[TASK STATEMENT]: Once you find the line with "Minimálna cena" in the data below, transcribe exactly each line from there to the line with "vertraut zu machen.", inclusive, and nothing else. Drop the pictures.
SOURCE MATERIAL: Begin
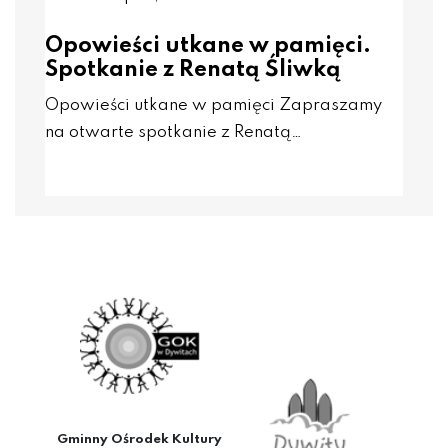
Opowieści utkane w pamięci.
Spotkanie z Renatą Śliwką
Opowieści utkane w pamięci Zapraszamy
na otwarte spotkanie z Renatą…
Gminny Ośrodek Kultury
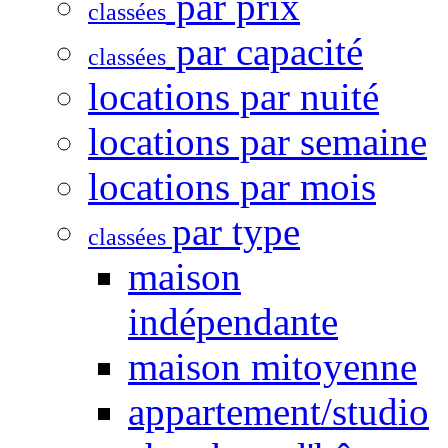
par prix
classées
par capacité
classées
locations par nuité
locations par semaine
locations par mois
par type
classées
maison
indépendante
maison mitoyenne
appartement/studio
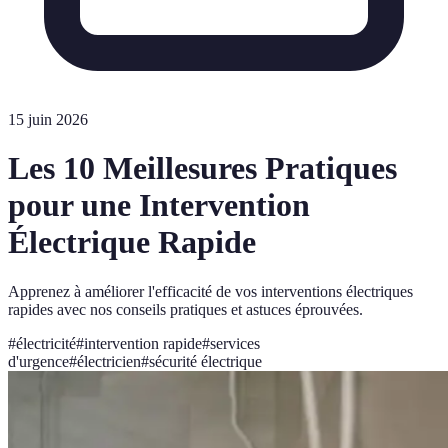
15 juin 2026
Les 10 Meillesures Pratiques
pour une Intervention
Électrique Rapide
Apprenez à améliorer l'efficacité de vos interventions électriques
rapides avec nos conseils pratiques et astuces éprouvées.
#
électricité
#
intervention rapide
#
services
d'urgence
#
électricien
#
sécurité électrique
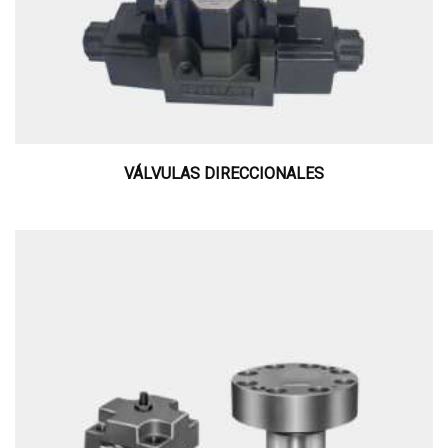
VÁLVULAS DIRECCIONALES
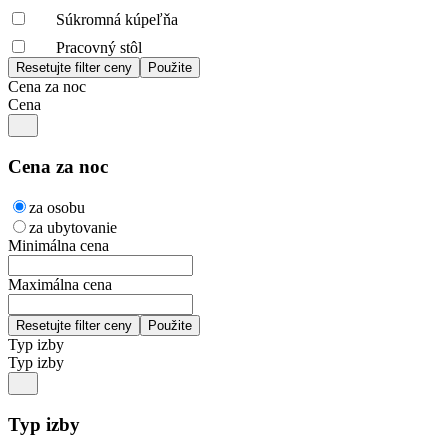
Súkromná kúpeľňa
Pracovný stôl
Cena za noc
Cena
Cena za noc
za osobu
za ubytovanie
Minimálna cena
Maximálna cena
Typ izby
Typ izby
Typ izby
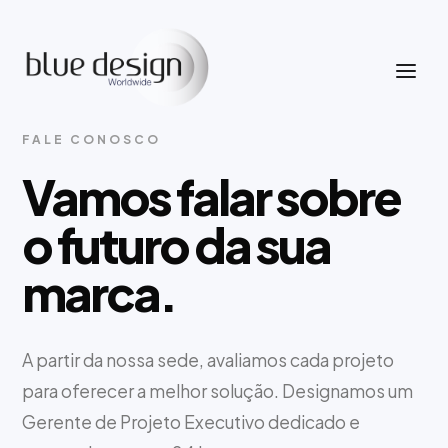
FALE CONOSCO
Vamos falar sobre
o futuro da sua
marca.
A partir da nossa sede, avaliamos cada projeto
para oferecer a melhor solução. Designamos um
Gerente de Projeto Executivo dedicado e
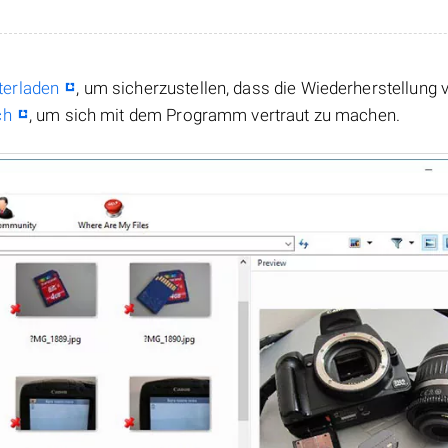
terladen
, um sicherzustellen, dass die Wiederherstellung 
ch
, um sich mit dem Programm vertraut zu machen.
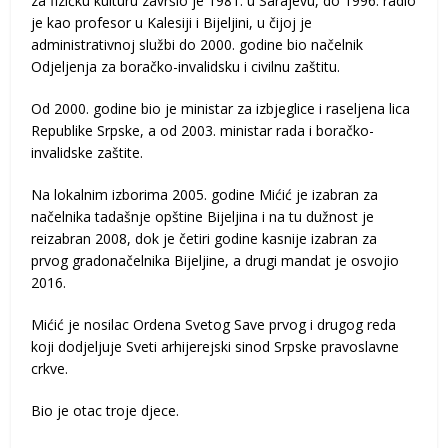
za fizičku kulturu završio je 1981. u Sarajevu, do 1996. radio
je kao profesor u Kalesiji i Bijeljini, u čijoj je
administrativnoj službi do 2000. godine bio načelnik
Odjeljenja za boračko-invalidsku i civilnu zaštitu.
Od 2000. godine bio je ministar za izbjeglice i raseljena lica
Republike Srpske, a od 2003. ministar rada i boračko-
invalidske zaštite.
Na lokalnim izborima 2005. godine Mićić je izabran za
načelnika tadašnje opštine Bijeljina i na tu dužnost je
reizabran 2008, dok je četiri godine kasnije izabran za
prvog gradonačelnika Bijeljine, a drugi mandat je osvojio
2016.
Mićić je nosilac Ordena Svetog Save prvog i drugog reda
koji dodjeljuje Sveti arhijerejski sinod Srpske pravoslavne
crkve.
Bio je otac troje djece.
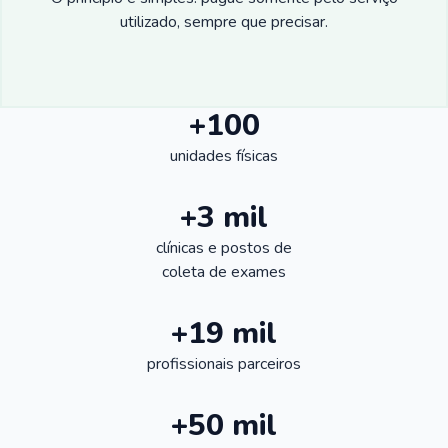
utilizado, sempre que precisar.
+100
unidades físicas
+3 mil
clínicas e postos de
coleta de exames
+19 mil
profissionais parceiros
+50 mil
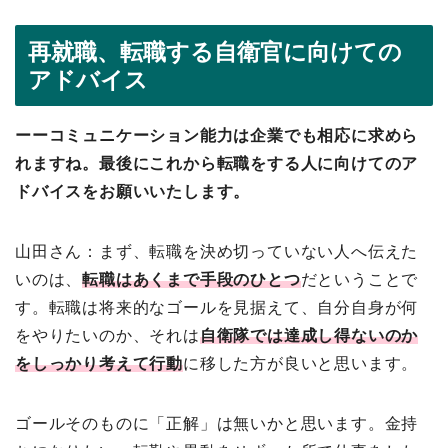
再就職、転職する自衛官に向けての
アドバイス
ーーコミュニケーション能力は企業でも相応に求めら
れますね。最後にこれから転職をする人に向けてのア
ドバイスをお願いいたします。
山田さん：まず、転職を決め切っていない人へ伝えた
いのは、
転職はあくまで手段のひとつ
だということで
す。転職は将来的なゴールを見据えて、自分自身が何
をやりたいのか、それは
自衛隊では達成し得ないのか
をしっかり考えて行動
に移した方が良いと思います。
ゴールそのものに「正解」は無いかと思います。金持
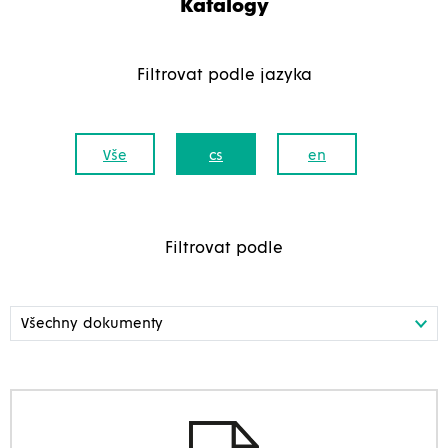
Katalogy
Filtrovat podle jazyka
Vše
cs
en
Filtrovat podle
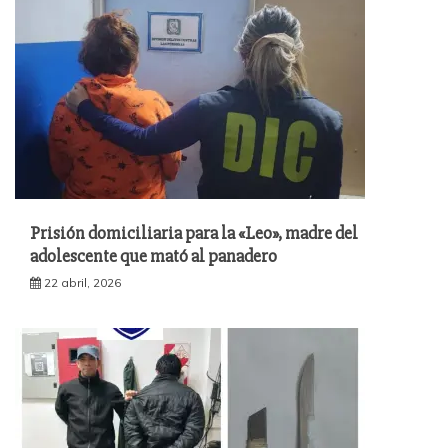
Prisión domiciliaria para la «Leo», madre del
adolescente que mató al panadero
22 abril, 2026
SOURCE MATERIAL: End
[REPLY]:
Minimálna cena
Maximálna cena
Typ izby
Typ izby
Typ izby
FALE CONOSCO
Vamos falar sobre
o futuro da sua
marca.
A partir da nossa sede, avaliamos cada projeto
para oferecer a melhor solução. Designamos um
Gerente de Projeto Executivo dedicado e
terladen
, um sicherzustellen, dass die Wiederherstellung 
ch
, um sich mit dem Programm vertraut zu machen.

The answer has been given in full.